====== PROVIDED DATA

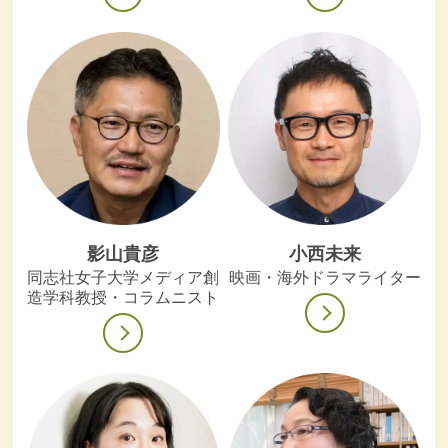
影山貴彦
小西未来
同志社女子大学メディア創
映画・海外ドラマライター
造学科教授・コラムニスト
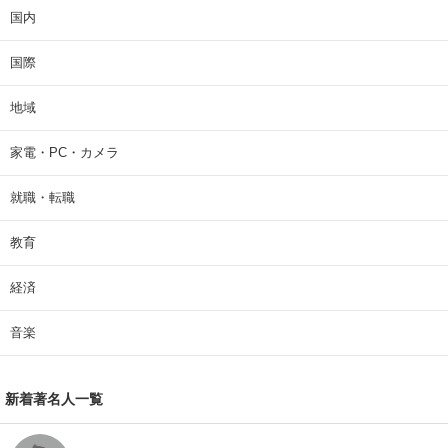
国内
国際
地域
家電・PC・カメラ
就職・転職
教育
経済
音楽
新着著名人一覧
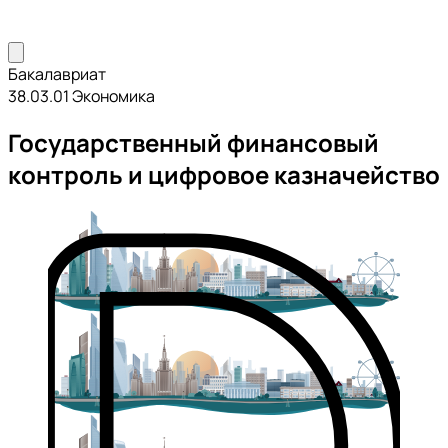
Бакалавриат
38.03.01 Экономика
Государственный финансовый
контроль и цифровое казначейство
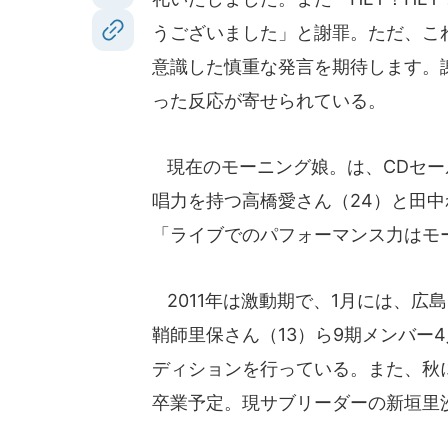
うございました」と謝罪。ただ、こ
意識した慎重な発言を期待します。
った反応が寄せられている。
現在のモーニング娘。は、CDセー
唱力を持つ高橋愛さん（24）と田中
「ライブでのパフォーマンス力はモ
2011年は激動期で、1月には、広
鞘師里保さん（13）ら9期メンバー
ディションを行っている。また、秋
卒業予定。現サブリーダーの新垣里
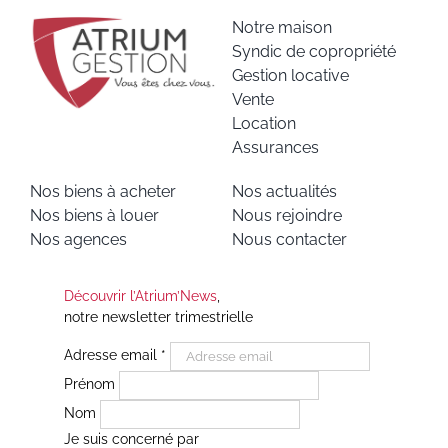
Notre maison
Syndic de copropriété
Gestion locative
Vente
Location
Assurances
Nos biens à acheter
Nos actualités
Nos biens à louer
Nous rejoindre
Nos agences
Nous contacter
Découvrir l’Atrium’News
,
notre newsletter trimestrielle
Adresse email
*
Prénom
Nom
Je suis concerné par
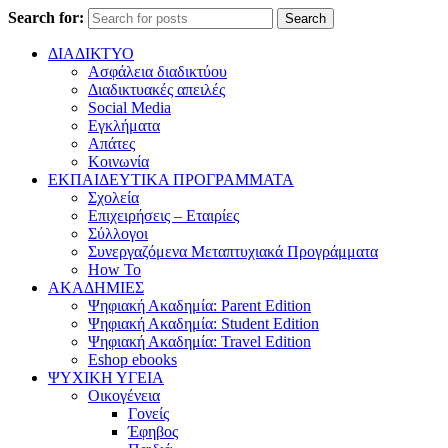
Search for:
Search
ΔΙΑΔΙΚΤΥΟ
Ασφάλεια διαδικτύου
Διαδικτυακές απειλές
Social Media
Εγκλήματα
Απάτες
Κοινωνία
ΕΚΠΑΙΔΕΥΤΙΚΑ ΠΡΟΓΡΑΜΜΑΤΑ
Σχολεία
Επιχειρήσεις – Εταιρίες
Σύλλογοι
Συνεργαζόμενα Μεταπτυχιακά Προγράμματα
How To
ΑΚΑΔΗΜΙΕΣ
Ψηφιακή Ακαδημία: Parent Edition
Ψηφιακή Ακαδημία: Student Edition
Ψηφιακή Ακαδημία: Travel Edition
Eshop ebooks
ΨΥΧΙΚΗ ΥΓΕΙΑ
Οικογένεια
Γονείς
Έφηβος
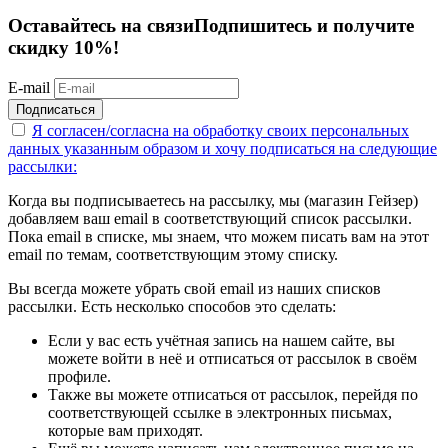
Оставайтесь на связи
Подпишитесь и получите
скидку 10%!
E-mail
Подписаться
Я согласен/согласна на
обработку своих персональных
данных указанным образом
и хочу подписаться на следующие
рассылки:
Когда вы подписываетесь на рассылку, мы (магазин Гейзер)
добавляем ваш email в соответствующий список рассылки.
Пока email в списке, мы знаем, что можем писать вам на этот
email по темам, соответствующим этому списку.
Вы всегда можете убрать свой email из наших списков
рассылки. Есть несколько способов это сделать:
Если у вас есть учётная запись на нашем сайте, вы
можете войти в неё и отписаться от рассылок в своём
профиле.
Также вы можете отписаться от рассылок, перейдя по
соответствующей ссылке в электронных письмах,
которые вам приходят.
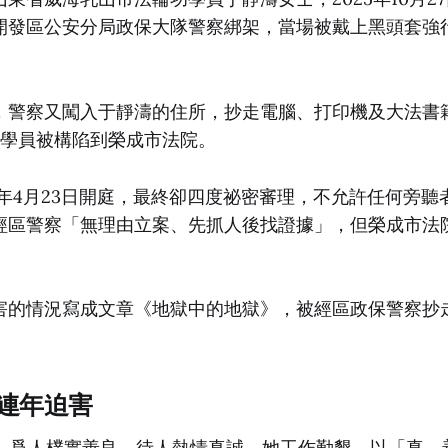
開發區公安分局政保大隊警察綁架，當場被戴上黑頭套強
。
，警察又闖入于靜濤的住所，抄走電腦、打印機及大法書
名學員被構陷到榮成市法院。
6年4月23日開庭，最終卻四度祕密審理，不允許任何旁
經區警察「無理由立案、先抓人後找證據」，但榮成市法院
害的情況寫成文章《地獄中的地獄》，被經區政保警察抄
遭連年迫害
嵗，爲人樸實善良，待人熱情真誠。她工作勤懇，以「真、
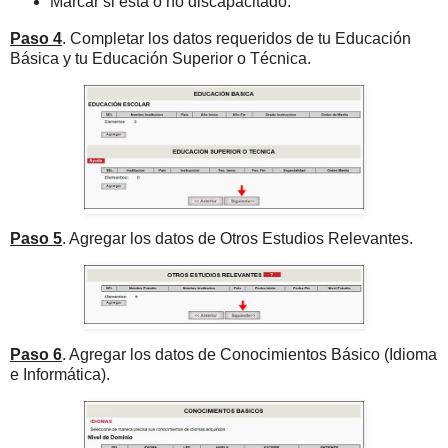
Marcar si está o no discapacitado.
Paso 4
. Completar los datos requeridos de tu Educación
Básica y tu Educación Superior o Técnica.
Paso 5
. Agregar los datos de Otros Estudios Relevantes.
Paso 6
. Agregar los datos de Conocimientos Básico (Idioma
e Informática).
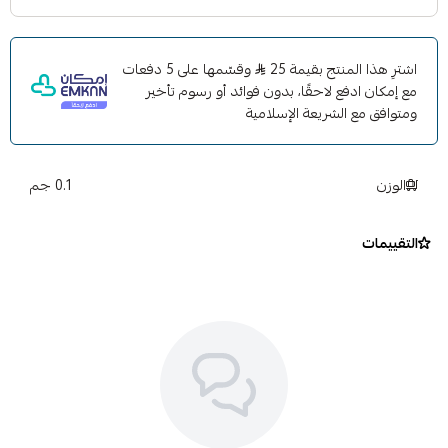
اشترِ هذا المنتج بقيمة 25
وقسّمها على 5 دفعات
مع إمكان ادفع لاحقًا، بدون فوائد أو رسوم تأخير
ومتوافق مع الشريعة الإسلامية
الوزن
0.1 جم
التقييمات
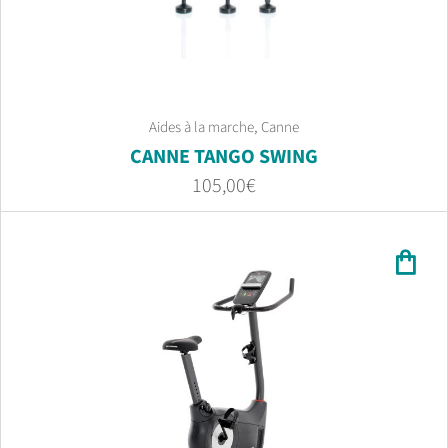
,
Aides à la marche
Canne
CANNE TANGO SWING
105,00
€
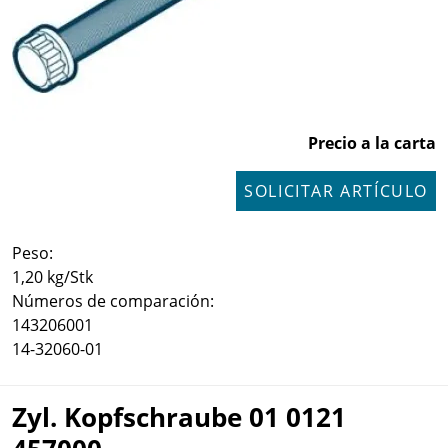
Precio a la carta
SOLICITAR ARTÍCULO
Peso:
1,20 kg/Stk
Números de comparación:
143206001
14-32060-01
Zyl. Kopfschraube 01 0121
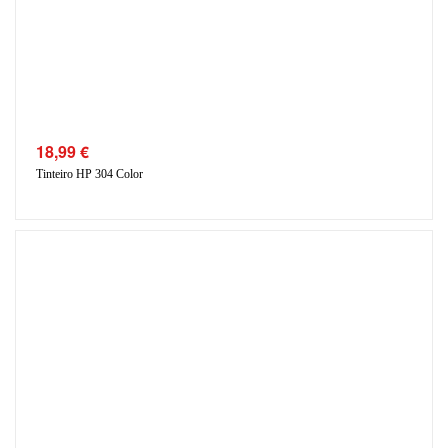
18,99
€
Tinteiro HP 304 Color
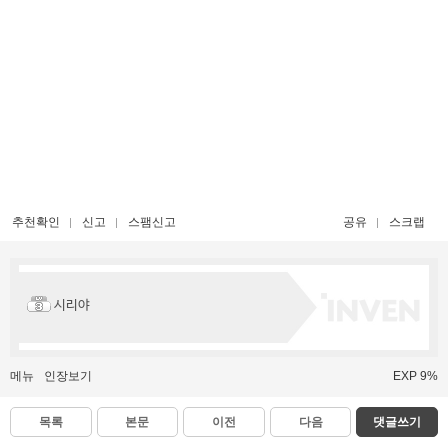
추천확인
신고
스팸신고
공유
스크랩
시리야
메뉴
인장보기
EXP 9%
목록
본문
이전
다음
댓글쓰기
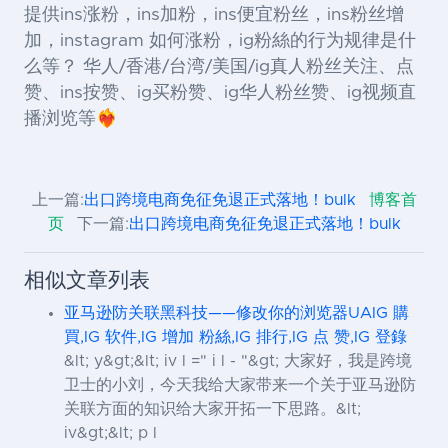
提供ins涨粉，ins加粉，ins便宜粉丝，ins粉丝增
加，instagram 如何涨粉，ig粉絲的行为规律是什
么等？ 华人/香港/台湾/美国/ig真人粉丝关注、点
赞、ins按赞、ig买粉赞、ig华人粉丝赞、ig视频直
播浏览等❤️‍🔥
上一篇:
出口跨境电商免征免退正式落地！bulk
博客首
页
下一篇:
出口跨境电商免征免退正式落地！bulk
相似文章列表
亚马逊防关联黑科技——修改你的浏览器UAIG 購
買,IG 软件,IG 增加 粉絲,IG 排行,IG 点 赞,IG 登錄
&lt; y&gt;&lt; iv l =" i l - "&gt; 大家好，我是跨境
卫士的小刘，今天我给大家带来一个关于亚马逊防
关联方面的知识给大家开拓一下思路。&lt;
iv&gt;&lt; p l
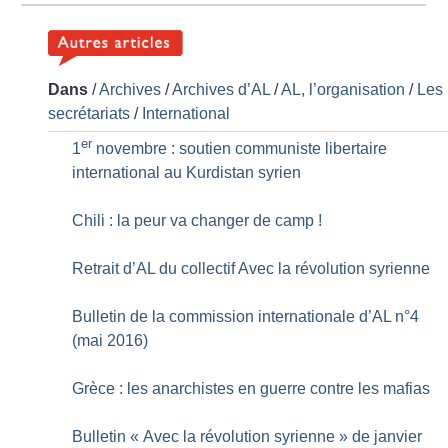
Dans
/
Archives
/
Archives d’AL
/
AL, l’organisation
/
Les
secrétariats
/
International
er
1
novembre : soutien communiste libertaire
international au Kurdistan syrien
Chili : la peur va changer de camp
!
Retrait d’AL du collectif Avec la révolution syrienne
Bulletin de la commission internationale d’AL n°4
(mai 2016)
Grèce : les anarchistes en guerre contre les mafias
Bulletin «
Avec la révolution syrienne
» de janvier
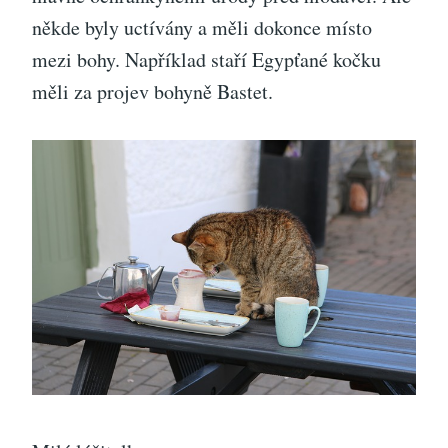
někde byly uctívány a měli dokonce místo
mezi bohy. Například staří Egypťané kočku
měli za projev bohyně Bastet.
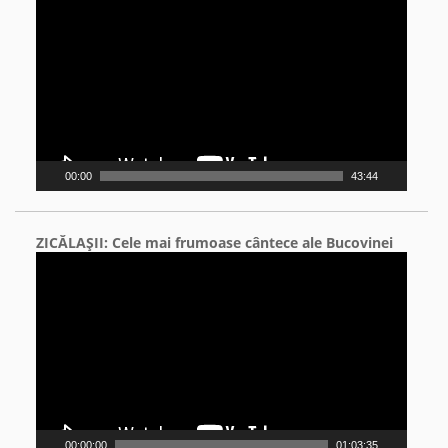
Player
00:00
43:44
ZICĂLAŞII: Cele mai frumoase cântece ale Bucovinei
Video
Player
00:00:00
01:03:35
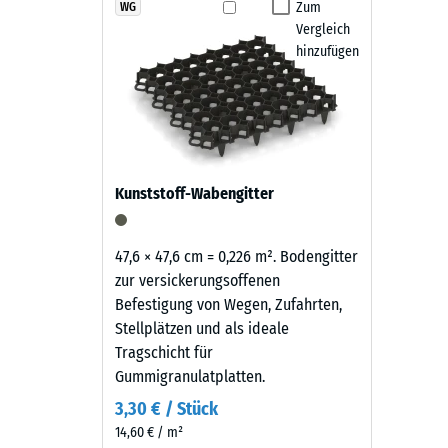
Die Fallschutz-Puzzlematten sind rutschhemmend, was
wirkt
Zum
WG
Rutschfe
abgekehrt oder mit einem Hochdruckreiniger gereini
Vergleich
sachlich
Abriebf
austauschen. Dadurch bleibt der Belag pflegeleicht u
hinzufügen
und
zeitlos
Wasserdu
—
Rutschh
der
tiefe,
Wärmedä
warme
Frostbe
Kunststoff-Wabengitter
Schwarzton
Druckf
fügt
sich
-
47,6 × 47,6 cm = 0,226 m². Bodengitter
unauffällig
zur versickerungsoffenen
Skale
in
Befestigung von Wegen, Zufahrten,
2
moderne
Stellplätzen und als ideale
Außenanlagen
=
Tragschicht für
und
Gummigranulatplatten.
ca.
industriell
3,30 € / Stück
0,75
geprägte
14,60 € / m²
Bereiche
mm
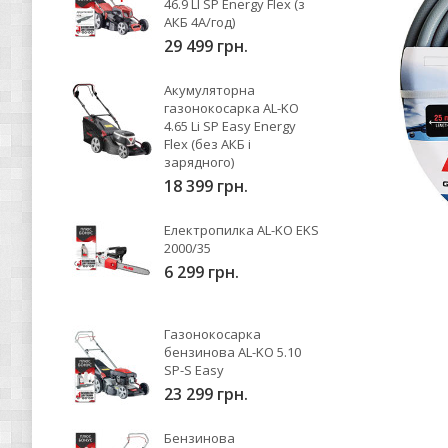
46.9 LI SP Energy Flex (з
АКБ 4А/год)
29 499 грн.
Акумуляторна
газонокосарка AL-KO
4.65 Li SP Easy Energy
Flex (без АКБ і
зарядного)
18 399 грн.
Електропилка AL-KO EKS
2000/35
6 299 грн.
Газонокосарка
бензинова AL-KO 5.10
SP-S Easy
23 299 грн.
Бензинова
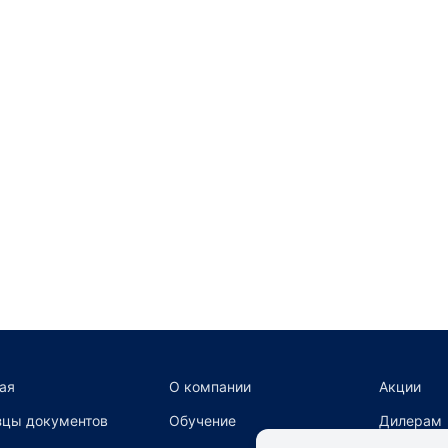
ая
О компании
Акции
цы документов
Обучение
Дилерам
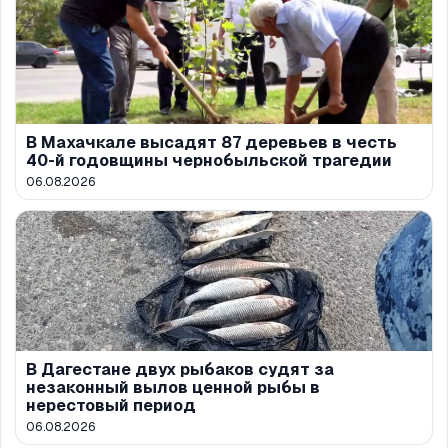
В Махачкале высадят 87 деревьев в честь
40-й годовщины чернобыльской трагедии
06.08.2026
В Дагестане двух рыбаков судят за
незаконный вылов ценной рыбы в
нерестовый период
06.08.2026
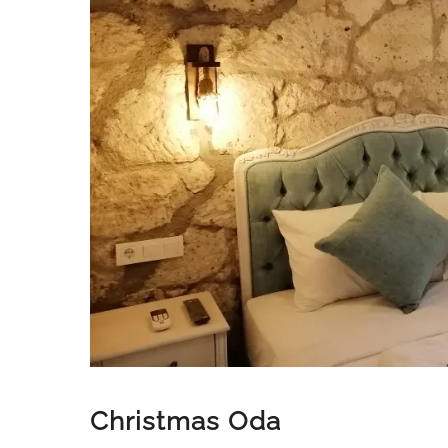
Christmas Oda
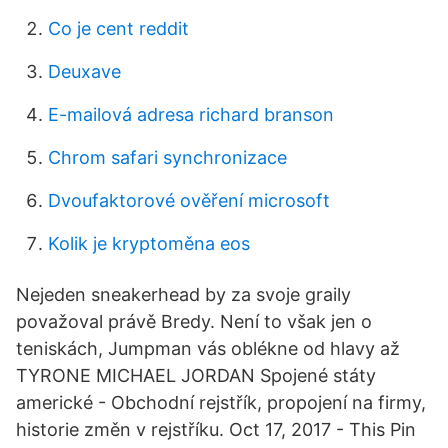
Co je cent reddit
Deuxave
E-mailová adresa richard branson
Chrom safari synchronizace
Dvoufaktorové ověření microsoft
Kolik je kryptoměna eos
Nejeden sneakerhead by za svoje graily
považoval právě Bredy. Není to však jen o
teniskách, Jumpman vás oblékne od hlavy až
TYRONE MICHAEL JORDAN Spojené státy
americké - Obchodní rejstřík, propojení na firmy,
historie změn v rejstříku. Oct 17, 2017 - This Pin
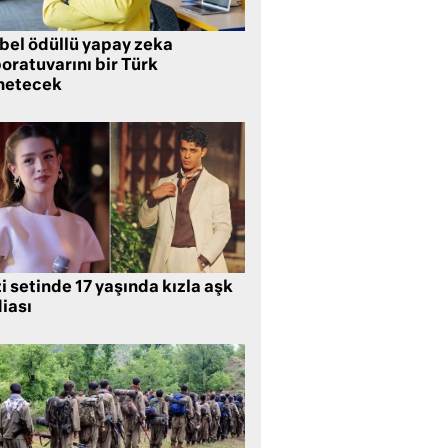
bel ödüllü yapay zeka
oratuvarını bir Türk
netecek
i setinde 17 yaşında kızla aşk
iası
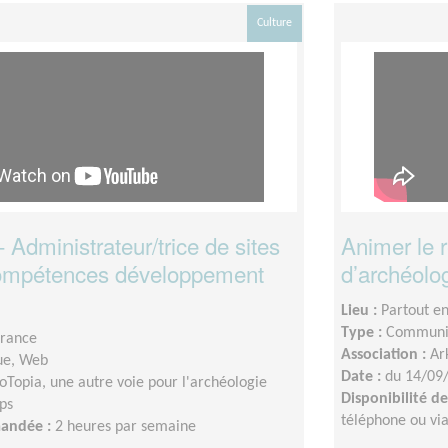
Culture
Administrateur/trice de sites
Animer le 
ompétences développement
d’archéolo
Lieu :
Partout e
Type :
Communic
France
Association :
Ar
ue, Web
Date :
du 14/09
oTopia, une autre voie pour l'archéologie
Disponibilité 
ps
téléphone ou vi
mandée :
2 heures par semaine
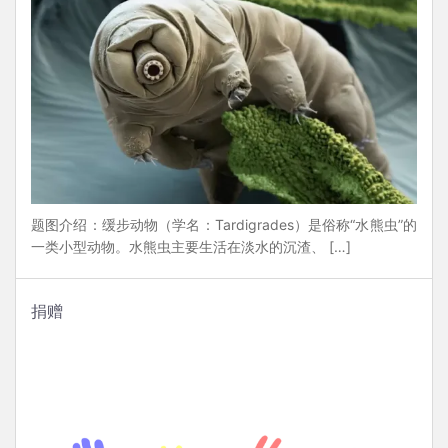
题图介绍：缓步动物（学名：Tardigrades）是俗称“水熊虫”的
一类小型动物。水熊虫主要生活在淡水的沉渣、 […]
捐赠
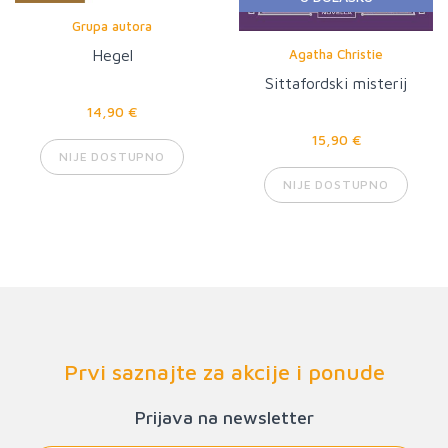
Grupa autora
Agatha Christie
Hegel
Sittafordski misterij
14,90 €
15,90 €
NIJE DOSTUPNO
NIJE DOSTUPNO
Prvi saznajte za akcije i ponude
Prijava na newsletter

============

TO DO: Retype only this portion of the data above: the line containing "加，instagram 如何涨粉，ig粉絲的行为规律是什", the line containing "y&gt;&lt; iv l", and all lines between them, exactly.

RESULT:
加，instagram 如何涨粉，ig粉絲的行为规律是什
么等？ 华人/香港/台湾/美国/ig真人粉丝关注、点
赞、ins按赞、ig买粉赞、ig华人粉丝赞、ig视频直
播浏览等❤️‍🔥
上一篇:
出口跨境电商免征免退正式落地！bulk
博客首
页
下一篇:
出口跨境电商免征免退正式落地！bulk
相似文章列表
亚马逊防关联黑科技——修改你的浏览器UAIG 購
買,IG 软件,IG 增加 粉絲,IG 排行,IG 点 赞,IG 登錄
&lt; y&gt;&lt; iv l =" i l - "&gt; 大家好，我是跨境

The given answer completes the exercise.